他行路很快,在百姓們還沒到城門的時候,他就已經站到了東城城門樓上,居高臨下,觀察護城河水勢。
那護城河的水比平日高了兩尺多,水流聲轟隆隆震耳欲聾。
守城兵按照何關要求放下了吊橋。
那吊橋離水面不過五尺了。
第一批百姓到的時候,已經不到五尺了。
水上漲很快。
水聲夾雜着孩童的哭鬧聲女人的喊聲男人的催促聲,一片混亂。
銀面男人看何關的身影出現在城門下,一個飛身,落在他身邊,道:“派一隊士兵維持一下秩序,這樣太慢了,還容易發生踩踏事故。”
“已經沒有多少人可用了。”何關也愁。
“有幾個算幾個,維持一下秩序,儘量快地讓大家離開。你鎮守這邊,我去南城門看看。”
銀面男人很快消失在雨幕裏。
何關說不上是什麼感覺,這個時候他也沒有時間去多想,趕緊安排人去維持秩序。
兩萬多戶,十幾萬人的大逃生,在銀面男人和何關的坐鎮下,緊張地進行着。
雨越下越大,上游下來的洪峯也越來越猛。
十幾萬人過了浮橋,何關和一衆貼身侍衛最後通過,通過的時候,水已經漫過浮橋一尺多,衆人是趟着水過去的。
過去之後,一衆人猛跑一陣,站到了地勢略高的地方,再回望,浮橋早已沒了,洪水滔天,呼嘯而過,給衆人嚇得腿都軟了。
“天啊,出來的太及時了!再晚一步就出不來了!”
“那位神祕的銀面男人到底是誰啊?若不是他,全城的人都懸啊!”
“說起來那位銀面英雄呢?他走了嗎?”
“沒!你們看,城樓上!”
何關提高了手中的風燈,仰望城樓,只見一道頎長身影站在最高處,宛如天神一般。
他愣了愣,身邊人提醒他,趕緊把英雄叫下來離開,他纔回過神來,扯着嗓子喊道:“英雄!你要怎麼過來?”
“我還有別的事,你們先行離開。”
“什麼?你不走啊?可是城就快淹了!”
“放心,我不會有事的。何關,你護好炎州百姓,我算你功德一件,若你護不好,日後我會親自討伐於你,割了你的腦袋!”

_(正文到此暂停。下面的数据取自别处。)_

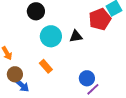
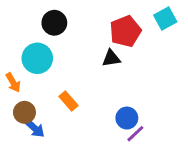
red pentagon: (100, 19) -> (125, 31), moved
cyan circle: (51, 36) -> (37, 58), moved

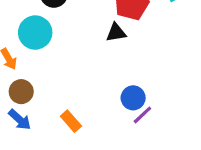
orange rectangle: (69, 101) -> (71, 121), moved
blue arrow: (34, 128) -> (20, 120), moved

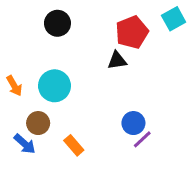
cyan circle: (35, 33) -> (54, 86), moved
brown circle: (21, 92) -> (38, 123), moved

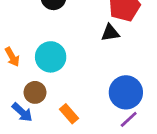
blue circle: (133, 123) -> (126, 92), size x1.5
purple line: (142, 139) -> (129, 119), moved

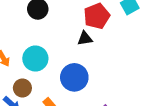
blue circle: (126, 92) -> (74, 77), moved

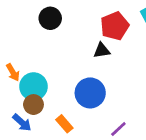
cyan circle: (35, 59) -> (33, 87), moved

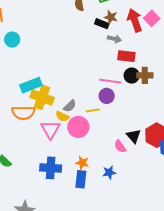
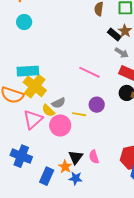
pink line: (110, 81) -> (89, 72), moved
black triangle: (134, 136) -> (76, 157), moved
orange star: (82, 163) -> (65, 167), moved

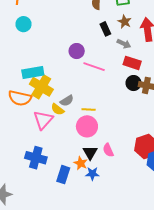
black rectangle: (114, 34) -> (105, 29), moved, turned 32
purple circle: (97, 105) -> (77, 51), moved
pink circle: (60, 125) -> (87, 126), moved

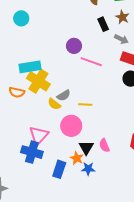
orange semicircle: (20, 98) -> (17, 92), size x0.7
pink triangle: (43, 120) -> (39, 135), moved
pink circle: (87, 126) -> (71, 126), moved

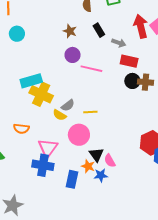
brown star: (122, 17) -> (70, 31), moved
orange semicircle: (17, 92) -> (21, 129), moved
pink semicircle: (104, 145) -> (110, 161), moved

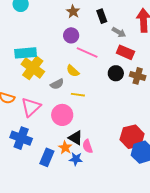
black circle: (132, 81) -> (116, 73), moved
yellow semicircle: (60, 115) -> (73, 71), moved
pink triangle: (48, 148) -> (31, 107), moved
black triangle: (96, 155) -> (76, 138), turned -35

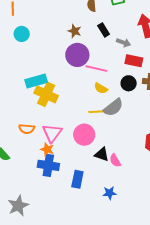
purple circle: (71, 35) -> (77, 55), size x1.5
yellow semicircle: (73, 71) -> (101, 88), moved
gray semicircle: (57, 84) -> (113, 107), moved, size x1.5
orange star: (65, 148) -> (47, 149), moved
blue star: (76, 159) -> (110, 193), moved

轟隆隆的洪水聲裏,銀面男人的聲音很清晰地傳到了何關的耳中。
何關再想說什麼,那道人影忽然不見了。
“他是神仙來的吧?來無影去無蹤的。”
何關的侍衛驚歎。
何關望着那已經沒有了人影的城樓,思緒混亂。
那樣的人,這世上不會太多。
而他知道的,也不過是隻有那一人。
但他不敢說出口。
他有膽造反,可沒膽說出這個人的名字。
如果讓世人知道那個人出現在這裏,那是比造反還嚴重的事!
雨勢越來越多,山洪傾瀉溢出河道,何關命令趕緊後撤。
愈顯得此時城中空曠。
馬背上的男人笠帽蓑衣,臉戴銀色面具。
馬到北城,男人飛掠上城樓,居高下望,漆黑一片,只聞洪水聲。
男人在城樓垛口下的瞭望洞裏找到了一盞風燈,點燃了,提着燈往下看。
微弱的燈光只能照亮眼前一小塊地方,根本無法探知洪水情況。
一道閃電劃亮夜空,他終於看清下面的洪水,已經漫出河道數十丈之遠,洪水呼嘯,想現在渡河過去,極難。
但他不能不過河。
有人在等他。
那是個執拗又膽大的姑娘,若他回不去,她定然會出來找他。
這樣大雨的天,這樣危險的洪水,他怎麼可能讓她涉險!
下一道閃電劃亮夜空的時候,他放下了吊橋。
吊橋入水,瞬間不見蹤影。
但吊橋是鐵索連環的,不會那麼容易就被沖毀,他知道它還在,不過是被淹沒了。
他在城上找到了一柄紅纓槍,義無反顧,躍下了城牆。
若一隻風雨中翻飛的蝴蝶,在茫茫雨夜裏,男人看起來很渺小。
但他堅韌得就像山澗裏一株松柏。
紅纓槍點在吊橋上,男人借力,往前飛躍。
看似輕盈,實則他已經用了全身的力氣,才穩住紅纓槍,使自己沒被洪水帶走。
十幾個起落之後,約摸已經過了護城河,紅纓槍沒有了借力的地方了,男人提一口氣,在水面上施展輕功飛掠。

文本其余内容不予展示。